Desculpem se só há perguntas. “Catarina e a Beleza de Matar Fascistas” não aponta um caminho que nos livre da sensação de que estamos a viver uma história que já está escrita. Temos a sensação de que nada vale a pena: se usamos o argumento legitimamos, se usamos a força criamos uma vítima, se debatemos normalizamos, até porque é um debate onde as palavras chocam em muros de mentiras e manipulações. Este é o resultado de “Catarina e a Beleza de Matar Fascistas”: saltamos de dúvida em dúvida à medida que ela se contorce em espasmos de dor no palco.
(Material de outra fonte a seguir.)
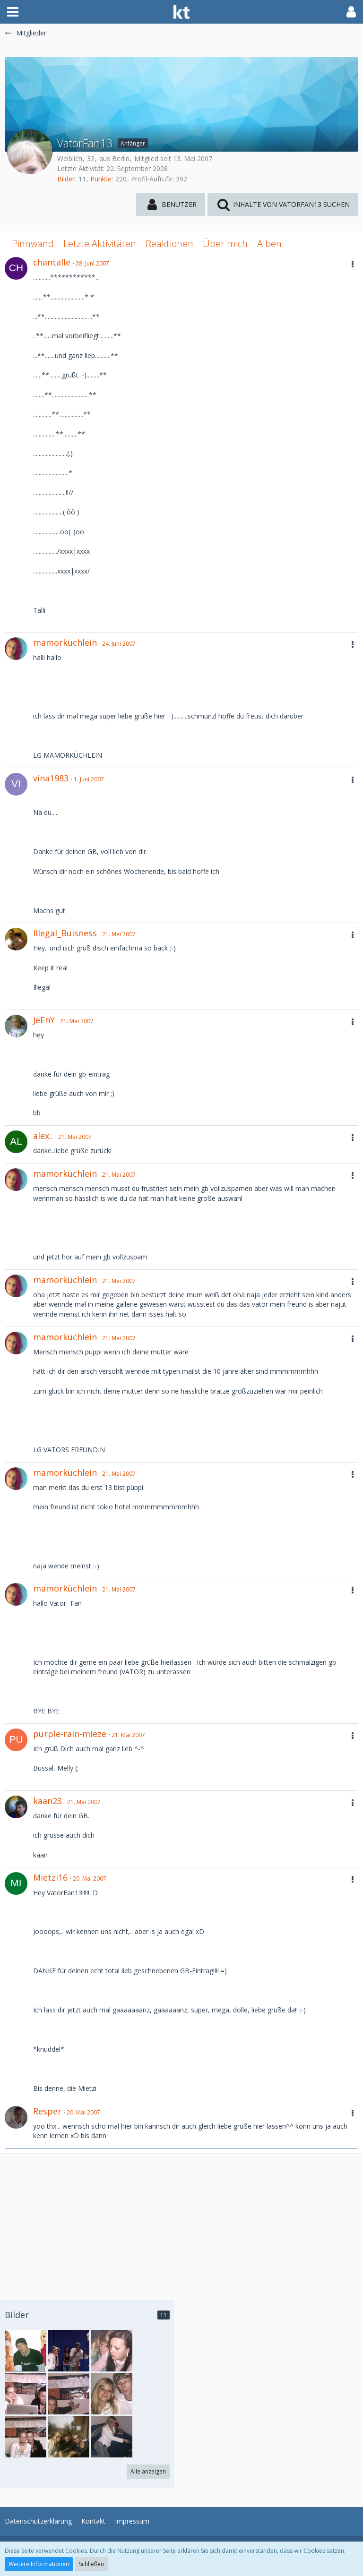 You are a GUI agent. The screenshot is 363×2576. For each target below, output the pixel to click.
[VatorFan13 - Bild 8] (68, 2393)
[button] (13, 11)
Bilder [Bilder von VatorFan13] (66, 178)
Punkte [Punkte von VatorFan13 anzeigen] (101, 178)
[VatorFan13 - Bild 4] (111, 2436)
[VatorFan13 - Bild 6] (25, 2436)
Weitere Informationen (39, 2564)
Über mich (225, 243)
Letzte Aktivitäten (99, 243)
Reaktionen (169, 243)
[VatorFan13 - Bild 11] (25, 2350)
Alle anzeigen (148, 2471)
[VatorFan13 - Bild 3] (111, 2350)
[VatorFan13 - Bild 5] (68, 2436)
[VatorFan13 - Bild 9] (25, 2393)
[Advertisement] (181, 2220)
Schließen (91, 2564)
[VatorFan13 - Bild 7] (111, 2393)
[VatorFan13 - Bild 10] (68, 2350)
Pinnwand (33, 243)
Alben (269, 243) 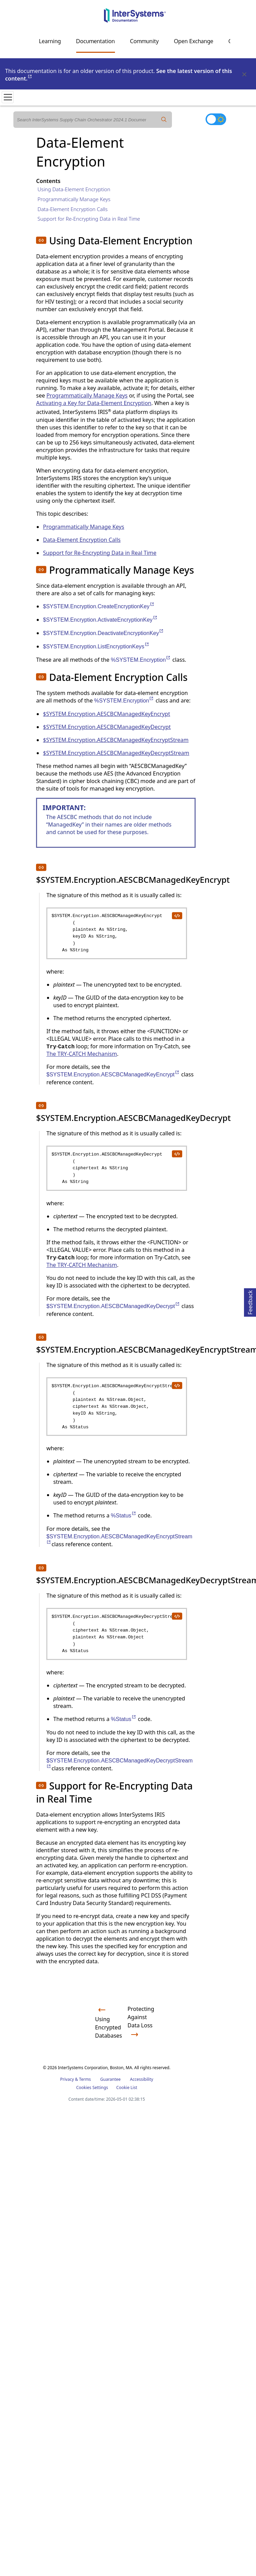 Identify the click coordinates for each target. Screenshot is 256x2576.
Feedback (250, 1301)
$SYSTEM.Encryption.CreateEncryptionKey (98, 606)
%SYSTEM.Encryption (141, 660)
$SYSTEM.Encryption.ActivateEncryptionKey (100, 620)
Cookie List (126, 2087)
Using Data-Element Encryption (73, 189)
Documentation (95, 41)
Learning (50, 41)
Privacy (67, 2079)
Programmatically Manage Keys (73, 199)
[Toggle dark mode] (216, 119)
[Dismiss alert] (244, 75)
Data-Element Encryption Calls (72, 209)
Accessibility (141, 2079)
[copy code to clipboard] (177, 915)
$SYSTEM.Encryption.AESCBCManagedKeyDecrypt (107, 727)
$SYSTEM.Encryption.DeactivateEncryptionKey (103, 633)
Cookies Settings (92, 2087)
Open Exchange (193, 41)
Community (144, 41)
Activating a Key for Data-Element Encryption (93, 403)
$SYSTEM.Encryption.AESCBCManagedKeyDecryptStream (116, 753)
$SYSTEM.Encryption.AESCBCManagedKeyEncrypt (106, 714)
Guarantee (110, 2079)
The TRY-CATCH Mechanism (81, 1054)
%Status (124, 1515)
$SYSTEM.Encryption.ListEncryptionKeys (96, 646)
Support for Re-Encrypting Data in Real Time (88, 218)
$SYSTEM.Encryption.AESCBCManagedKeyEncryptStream (115, 740)
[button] (41, 240)
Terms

Quando nos encaminha para uma resposta que acalma a angústia do democrata, levamos um murro no estômago. Ele não vem com uma previsão sobre o futuro próximo, mas com tudo o que já nos é explicitamente dito agora. A ponto de desafiar, com brutal desconforto emocional e físico, as nossas convicções morais mais profundas. Acho que foi a primeira vez que ouvi um ator ser insultado pela plateia.

“Catarina e a Beleza de Matar Fascistas” não nos dá a resposta. A arte não serve para nos oferecer compromissos pacificadores. Dá-nos dilemas em que todos os caminhos são trágicos. Dá-nos uma ventania de dúvidas que entra por todas as frinchas das nossas convicções. Só não nos dá o indiferentismo. Há uma fronteira inultrapassável entre um fascista e um democrata. Tem de haver. Não somos apenas adversários no jogo democrático. Não falo dos que são seduzidos a seguir o demagogo. Desses não se desiste. Falo de quem usa a democracia para a destruir. Tiago Rodrigues confronta-nos com os muitos caminhos que o combate à extrema-direita pode seguir, não nos propõe a convivência com o fascismo. Porque perante ele, ou a democracia o vence ou será vencida.